Aber dann ging alles schief. Erst wurde das Auto nicht fertig, weil man während der Entwicklung schon feststellte, dass die Daten nicht zusammenpassten. Als das Auto dann endlich in Barcelona ankam, war es eine Krücke. Noch langsamer, als der Vorgänger, was eigentlich kaum vorstellbar war. Noch vor dem ersten Rennen brach im Management Chaos aus, da sich Paddy Lowe verabschiedete. Patrick Head, seit 2011 im Ruhestand und mit 73 Jahren auch nicht mehr all zu jung, eilte in die Williams Fabrik und versuchte Ordnung zu schaffen.
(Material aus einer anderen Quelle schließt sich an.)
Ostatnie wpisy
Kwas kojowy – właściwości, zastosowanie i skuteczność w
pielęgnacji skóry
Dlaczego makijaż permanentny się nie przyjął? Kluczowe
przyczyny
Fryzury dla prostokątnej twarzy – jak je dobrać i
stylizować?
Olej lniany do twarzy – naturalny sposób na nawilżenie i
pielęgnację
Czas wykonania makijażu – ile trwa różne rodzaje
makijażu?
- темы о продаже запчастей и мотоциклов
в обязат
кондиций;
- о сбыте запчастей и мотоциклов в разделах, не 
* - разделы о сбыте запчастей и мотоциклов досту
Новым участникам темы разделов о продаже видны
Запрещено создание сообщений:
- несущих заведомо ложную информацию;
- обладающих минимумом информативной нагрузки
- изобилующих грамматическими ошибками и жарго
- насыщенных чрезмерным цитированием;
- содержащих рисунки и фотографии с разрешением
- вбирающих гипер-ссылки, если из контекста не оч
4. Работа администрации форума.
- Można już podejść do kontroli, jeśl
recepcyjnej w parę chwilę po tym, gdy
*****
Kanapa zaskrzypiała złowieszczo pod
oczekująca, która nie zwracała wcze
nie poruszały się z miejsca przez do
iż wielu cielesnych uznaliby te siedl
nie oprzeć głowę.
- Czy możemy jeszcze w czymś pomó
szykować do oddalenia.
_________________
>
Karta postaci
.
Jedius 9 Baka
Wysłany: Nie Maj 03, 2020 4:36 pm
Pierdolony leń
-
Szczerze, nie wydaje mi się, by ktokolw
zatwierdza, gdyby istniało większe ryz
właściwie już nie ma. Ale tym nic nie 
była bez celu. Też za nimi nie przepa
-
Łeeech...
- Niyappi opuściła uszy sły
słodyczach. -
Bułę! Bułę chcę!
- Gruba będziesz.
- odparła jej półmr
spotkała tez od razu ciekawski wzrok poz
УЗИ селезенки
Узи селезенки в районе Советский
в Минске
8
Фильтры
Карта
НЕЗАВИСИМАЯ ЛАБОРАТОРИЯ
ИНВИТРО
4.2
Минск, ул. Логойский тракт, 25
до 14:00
Allein die Tatsache, dass Head, der laut eigener Aussage wirklich keine Lust mehr auf die Formel Eins hatte, zur Rettung gerufen wurde, zeigt, wie dramatisch die Situation war.
Leider änderte sich auch durch seine Arbeit nur wenig. Immerhin konnte man den Abstand konstant halten und auf den langsamen Strecken lief es etwas besser. Aber der von Lowe verantwortete Wagen war unbrauchbar. Zu wenig Abtrieb, zu instabil auf der Hinterachse und das alles war offenbar nicht zu verändern, ohne ein teures B-Chassis zu entwerfen. Was aus finanziellen Gründen nicht möglich war.
Man kann jetzt alles Paddy Lowe in die Schuhe schieben. Aber das erklärt den Abstieg von Williams auch nicht. Wenn man innerhalb weniger Jahre von einem regelmäßigen Podiumskandidat an das Ende des Feldes rutscht, hat das interne Gründe. Es stimmt etwas nicht mit der Struktur des Teams und des Managements.
Liegt es an Claire Williams? Liegt es daran, dass sie eben kein Ingenieur ist? Liegt es daran, dass die Entwicklungsabteilung dysfunktional ist? Angeblich hat Patrick Head in den ersten drei Monaten den gesamten Laden neu geordnet, inklusive einiger Entlassungen.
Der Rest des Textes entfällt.